"""
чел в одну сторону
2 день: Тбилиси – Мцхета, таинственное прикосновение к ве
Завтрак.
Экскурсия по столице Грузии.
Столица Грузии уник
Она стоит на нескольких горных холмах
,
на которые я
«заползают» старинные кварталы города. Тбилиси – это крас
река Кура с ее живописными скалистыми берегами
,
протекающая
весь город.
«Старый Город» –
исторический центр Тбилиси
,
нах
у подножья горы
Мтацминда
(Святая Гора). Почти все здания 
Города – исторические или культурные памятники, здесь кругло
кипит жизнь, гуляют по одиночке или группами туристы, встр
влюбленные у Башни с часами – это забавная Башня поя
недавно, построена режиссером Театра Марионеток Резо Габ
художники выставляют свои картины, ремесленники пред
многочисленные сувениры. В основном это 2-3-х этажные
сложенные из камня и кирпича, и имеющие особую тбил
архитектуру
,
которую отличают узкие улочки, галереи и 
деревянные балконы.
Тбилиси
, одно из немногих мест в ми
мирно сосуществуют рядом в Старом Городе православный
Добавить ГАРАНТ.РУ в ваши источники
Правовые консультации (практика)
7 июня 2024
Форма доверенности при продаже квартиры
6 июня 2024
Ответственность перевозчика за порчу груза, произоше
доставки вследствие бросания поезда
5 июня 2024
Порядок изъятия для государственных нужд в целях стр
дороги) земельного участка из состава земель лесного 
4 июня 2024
"""
→ **Problem to work on**
In the listing, find every line with the word "Грузии" and return it.

→ **Exercise result**
Экскурсия по столице Грузии.
Столица Грузии уник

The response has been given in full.